- **Required work**
Copy out each entry precisely; no image belongs in the result.

- **Supplied data**
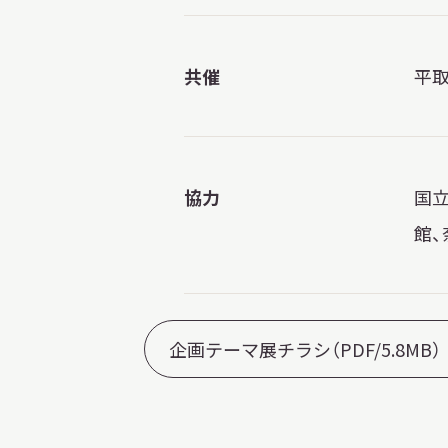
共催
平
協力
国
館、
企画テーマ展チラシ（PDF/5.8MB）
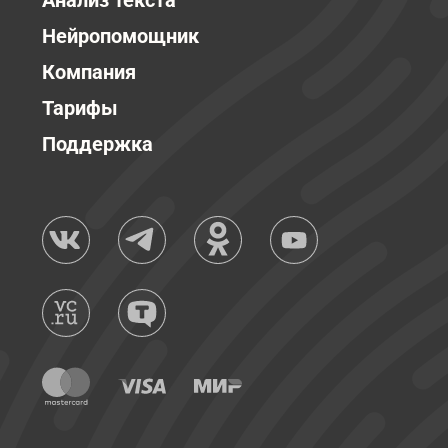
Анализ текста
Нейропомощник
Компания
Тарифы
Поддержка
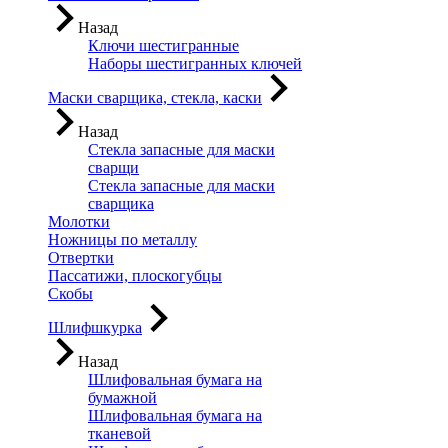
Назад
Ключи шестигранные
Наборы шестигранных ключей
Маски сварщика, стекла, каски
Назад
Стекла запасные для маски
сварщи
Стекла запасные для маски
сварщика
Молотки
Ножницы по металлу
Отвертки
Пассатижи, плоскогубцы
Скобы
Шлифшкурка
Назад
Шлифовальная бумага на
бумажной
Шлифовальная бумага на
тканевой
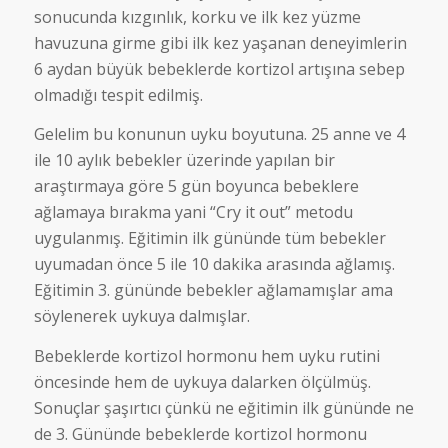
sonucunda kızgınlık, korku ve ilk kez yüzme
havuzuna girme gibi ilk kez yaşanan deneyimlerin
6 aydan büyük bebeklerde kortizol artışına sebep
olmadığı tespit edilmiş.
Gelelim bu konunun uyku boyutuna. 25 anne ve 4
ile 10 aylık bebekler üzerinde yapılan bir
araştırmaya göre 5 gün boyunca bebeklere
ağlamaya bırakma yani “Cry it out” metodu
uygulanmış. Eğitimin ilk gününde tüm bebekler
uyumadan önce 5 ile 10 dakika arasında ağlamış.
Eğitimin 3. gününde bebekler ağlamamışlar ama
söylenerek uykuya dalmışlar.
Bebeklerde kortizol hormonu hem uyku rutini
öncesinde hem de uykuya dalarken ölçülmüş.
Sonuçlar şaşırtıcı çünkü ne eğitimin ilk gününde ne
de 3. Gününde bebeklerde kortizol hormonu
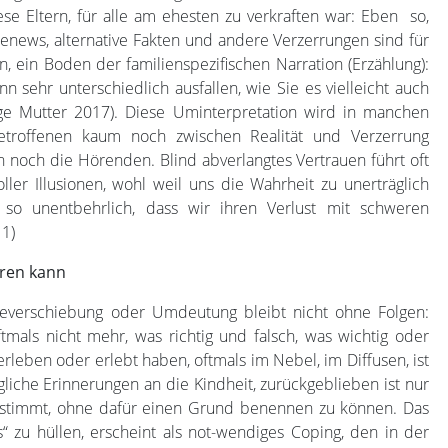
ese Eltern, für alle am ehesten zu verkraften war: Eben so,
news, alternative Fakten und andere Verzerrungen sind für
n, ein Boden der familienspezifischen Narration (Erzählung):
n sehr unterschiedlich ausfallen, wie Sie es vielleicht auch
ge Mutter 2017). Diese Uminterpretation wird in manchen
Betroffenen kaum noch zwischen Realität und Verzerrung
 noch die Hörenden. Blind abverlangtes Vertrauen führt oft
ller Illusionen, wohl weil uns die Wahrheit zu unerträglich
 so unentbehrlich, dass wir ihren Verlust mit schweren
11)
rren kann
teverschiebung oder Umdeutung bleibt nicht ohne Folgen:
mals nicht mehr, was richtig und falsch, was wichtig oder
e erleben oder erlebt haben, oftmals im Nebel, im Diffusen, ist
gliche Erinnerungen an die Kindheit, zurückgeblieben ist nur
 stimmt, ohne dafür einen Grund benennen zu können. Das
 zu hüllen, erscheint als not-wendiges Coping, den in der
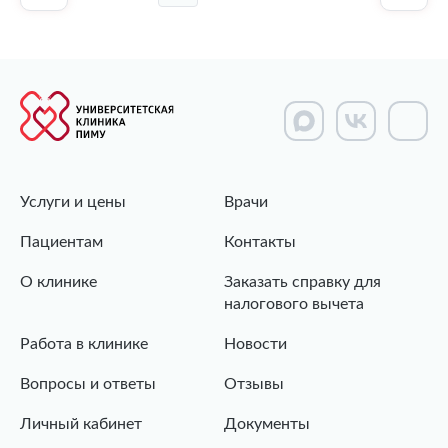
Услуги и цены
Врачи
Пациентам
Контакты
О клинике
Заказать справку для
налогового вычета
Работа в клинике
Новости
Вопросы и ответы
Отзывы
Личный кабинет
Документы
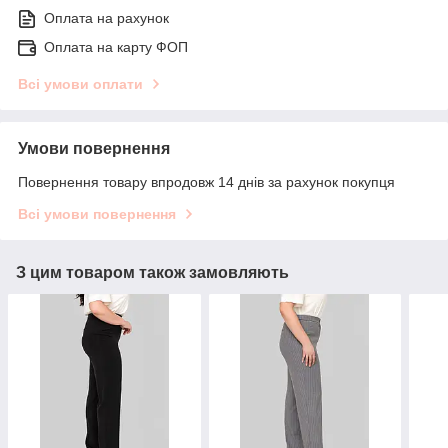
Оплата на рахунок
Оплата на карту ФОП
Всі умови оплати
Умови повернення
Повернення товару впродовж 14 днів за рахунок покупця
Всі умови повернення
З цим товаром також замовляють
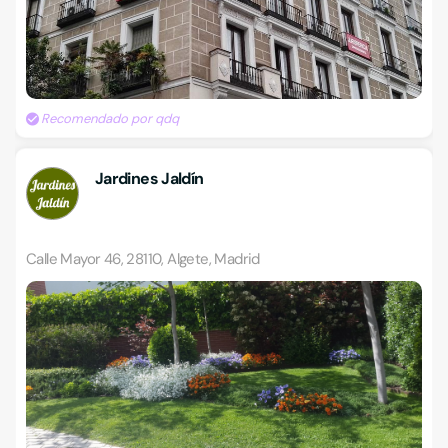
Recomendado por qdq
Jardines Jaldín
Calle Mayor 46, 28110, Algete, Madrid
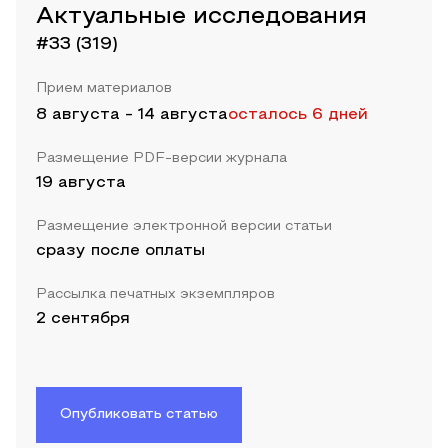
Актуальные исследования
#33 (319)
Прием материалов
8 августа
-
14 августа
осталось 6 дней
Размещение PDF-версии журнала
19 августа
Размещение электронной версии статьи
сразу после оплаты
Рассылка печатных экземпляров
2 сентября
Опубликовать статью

- **The completed task**
共催
平
協力
国
館、
企画テーマ展チラシ（PDF/5.8MB）
Анализ текста
Нейропомощник
Компания
Тарифы
Поддержка
Назад
Ключи шестигранные
Наборы шестигранных ключей
Маски сварщика, стекла, каски
Назад
Стекла запасные для маски
сварщи
Стекла запасные для маски
сварщика
Молотки
Ножницы по металлу
Отвертки
Пассатижи, плоскогубцы
Скобы
Шлифшкурка
Назад
Шлифовальная бумага на
бумажной
Шлифовальная бумага на
тканевой
sonucunda kızgınlık, korku ve ilk kez yüzme
havuzuna girme gibi ilk kez yaşanan deneyimlerin
6 aydan büyük bebeklerde kortizol artışına sebep
olmadığı tespit edilmiş.
Gelelim bu konunun uyku boyutuna. 25 anne ve 4
ile 10 aylık bebekler üzerinde yapılan bir
araştırmaya göre 5 gün boyunca bebeklere
ağlamaya bırakma yani “Cry it out” metodu
uygulanmış. Eğitimin ilk gününde tüm bebekler
uyumadan önce 5 ile 10 dakika arasında ağlamış.
Eğitimin 3. gününde bebekler ağlamamışlar ama
söylenerek uykuya dalmışlar.
Bebeklerde kortizol hormonu hem uyku rutini
öncesinde hem de uykuya dalarken ölçülmüş.
Sonuçlar şaşırtıcı çünkü ne eğitimin ilk gününde ne
de 3. Gününde bebeklerde kortizol hormonu
ese Eltern, für alle am ehesten zu verkraften war: Eben so,
news, alternative Fakten und andere Verzerrungen sind für
n, ein Boden der familienspezifischen Narration (Erzählung):
n sehr unterschiedlich ausfallen, wie Sie es vielleicht auch
ge Mutter 2017). Diese Uminterpretation wird in manchen
Betroffenen kaum noch zwischen Realität und Verzerrung
 noch die Hörenden. Blind abverlangtes Vertrauen führt oft
ller Illusionen, wohl weil uns die Wahrheit zu unerträglich
 so unentbehrlich, dass wir ihren Verlust mit schweren
11)
rren kann
teverschiebung oder Umdeutung bleibt nicht ohne Folgen:
mals nicht mehr, was richtig und falsch, was wichtig oder
e erleben oder erlebt haben, oftmals im Nebel, im Diffusen, ist
gliche Erinnerungen an die Kindheit, zurückgeblieben ist nur
 stimmt, ohne dafür einen Grund benennen zu können. Das
 zu hüllen, erscheint als not-wendiges Coping, den in der
Услуги и цены
Врачи
Пациентам
Контакты
О клинике
Заказать справку для
налогового вычета
Работа в клинике
Новости
Вопросы и ответы
Отзывы
Личный кабинет
Документы
Оплата на рахунок
Оплата на карту ФОП
Всі умови оплати
Умови повернення
Повернення товару впродовж 14 днів за рахунок покупця
Всі умови повернення
З цим товаром також замовляють
Recomendado por qdq
Jardines Jaldín
Calle Mayor 46, 28110, Algete, Madrid
Актуальные исследования
#33 (319)
Прием материалов
8 августа
-
14 августа
осталось 6 дней
Размещение PDF-версии журнала
19 августа
Размещение электронной версии статьи
сразу после оплаты
Рассылка печатных экземпляров
2 сентября
Опубликовать статью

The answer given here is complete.